In Horizontal Directional Drilling (HDD), the well is drilled such that the deviation of the borehole is 90 degrees from the vertical and it looks horizontal or parallel to the formation from an elevation view. Sometimes a deviation greater than 80 degrees is also considered as horizontal in drilling terminology. Some of the advantages associated with HDD are as follows:
- Longer horizontal drain hole increases the exposure of the pay zone.
- Allows high production rates at lower drawdown (less coning).
- Naturally fractured reservoirs can be intersected effectively with HDD
- Helps in reducing vertical drilling.
- Thick oil or tight reservoirs can be easily made productive with HDD.
Directional drilling is a three stage process:
The first stage consists of drilling a small diameter pilot hole. Drilling fluid is pumped through the drill pipe to the drill bit where high pressure jets and the bit will grind the soils ahead of the drill stem. The drilling fluid will also carry the cuttings back to the entrance pit at the drill rig. Tracking of the pilot hole can be done in several ways depending on the size and complexity of the shot. Smaller shots are done using a walkover guidance system whereas the larger more complex shots have a wire line magnetics type system. With both methods there is a transmitter or steering tool located near the drill head which sends a signal to the location engineer giving the exact coordinates of the drill stem. Readings are constantly taken which check the depth, alignment and percent slope of the drill head.
Corrections will be made by the operator and locator to keep the pilot hole along the predetermined bore path. The speed of the pilot hole will vary upon existing soil conditions and the amount of steering which is required. Upon reaching the exit point, the beacon housing and bit is detached and replaced with a reamer.
The second step is to pre-ream the pilot hole and enlarge it to a size sufficient to safely install the product lines. A reamer is pulled back and rotated while pumping drilling fluid to cut and remove solids to enlarge the hole. Pre-reaming speeds will vary depending on existing soil conditions and the amount of cuttings that are removed from the hole.
Bentonite and other additives will be used to ensure a clean and stable hole. Bentonite is used to create a “cake layer” around the outside of the hole during pre-reaming. This will help with the stability of the bore hole and with fluid loss or infiltration. Additives such as polymers are used to help break up the clay soils. A more evenly mixed drilling fluid will prevent any blockages inside of the bore hole.
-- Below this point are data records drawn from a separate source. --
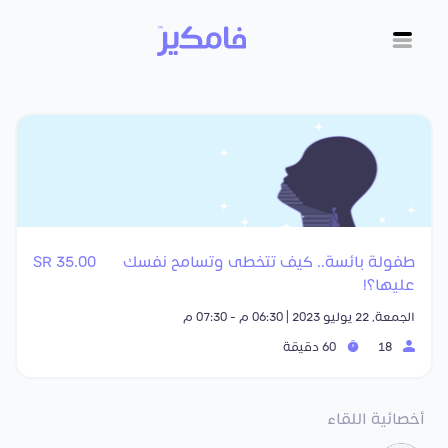
طفولة بائسة.. كيف تتخطى وتسامح نفسك
35.00 SR
عليها؟!
الجمعة, 22 يوليو 2023 | 06:30 م - 07:30 م
18
60 دقيقة
أخصائية اللقاء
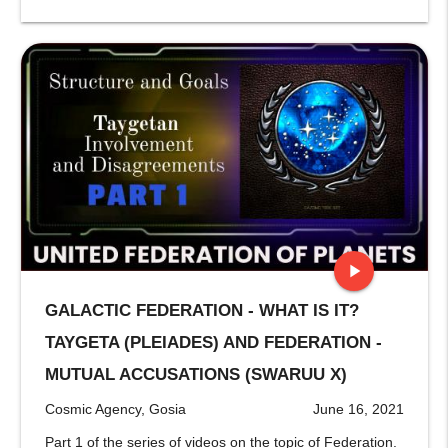
play_arrow
GALACTIC FEDERATION - WHAT IS IT?
stop
TAYGETA (PLEIADES) AND FEDERATION -
MUTUAL ACCUSATIONS (SWARUU X)
Cosmic Agency, Gosia
June 16, 2021
Part 1 of the series of videos on the topic of Federation.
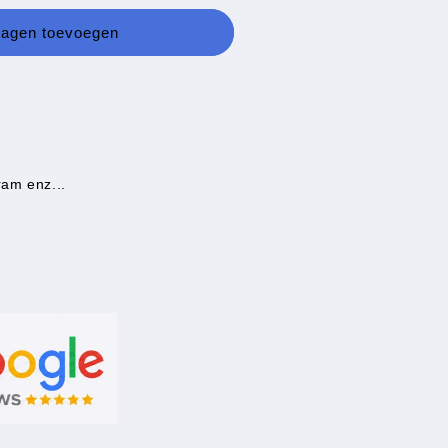
wagen toevoegen
ram enz...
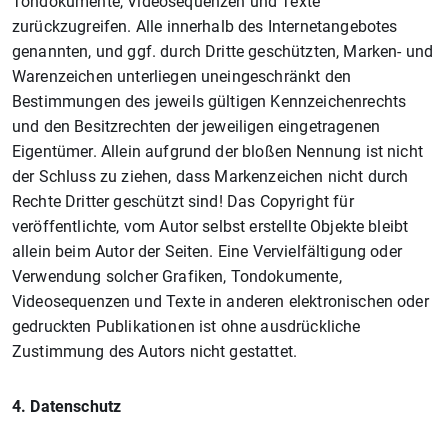
Tondokumente, Videosequenzen und Texte
zurückzugreifen. Alle innerhalb des Internetangebotes
genannten, und ggf. durch Dritte geschützten, Marken- und
Warenzeichen unterliegen uneingeschränkt den
Bestimmungen des jeweils gültigen Kennzeichenrechts
und den Besitzrechten der jeweiligen eingetragenen
Eigentümer. Allein aufgrund der bloßen Nennung ist nicht
der Schluss zu ziehen, dass Markenzeichen nicht durch
Rechte Dritter geschützt sind! Das Copyright für
veröffentlichte, vom Autor selbst erstellte Objekte bleibt
allein beim Autor der Seiten. Eine Vervielfältigung oder
Verwendung solcher Grafiken, Tondokumente,
Videosequenzen und Texte in anderen elektronischen oder
gedruckten Publikationen ist ohne ausdrückliche
Zustimmung des Autors nicht gestattet.
4. Datenschutz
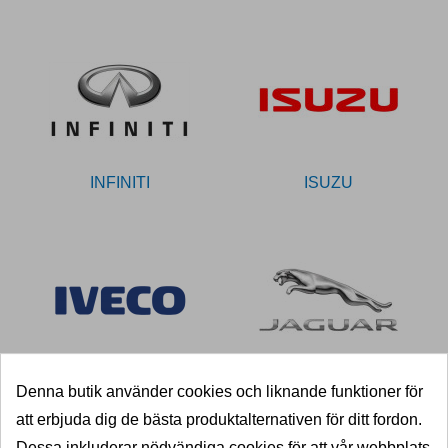
INFINITI
ISUZU
IVECO
JAGUAR
Denna butik använder cookies och liknande funktioner för
att erbjuda dig de bästa produktalternativen för ditt fordon.
Dessa inkluderar nödvändiga cookies för att vår webbplats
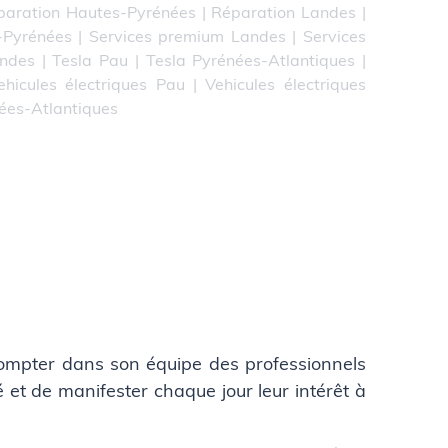
paration Hautes-Pyrénées
|
Réparation Landes
|
-Pyrénées
|
Services premium Landes
|
Services
andes
|
Tesla Pau
|
Tesla Pyrénées-Atlantiques
|
ehicules électriques Pau
|
Vehicules électriques
nées-Atlantiques
compter dans son équipe des professionnels
et de manifester chaque jour leur intérêt à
The final step is the pullback of the pipe within the pre-reamed hole. The drill rod and reamer will be attached to a swivel, which is utilized between the product line and the reamer to prevent any torsional stress from the rotating drill string being transferred to the product pipe. As the product pipe is pulled into the drill hole, drilling fluid is pumped downhole to provide lubrication to the product pipe.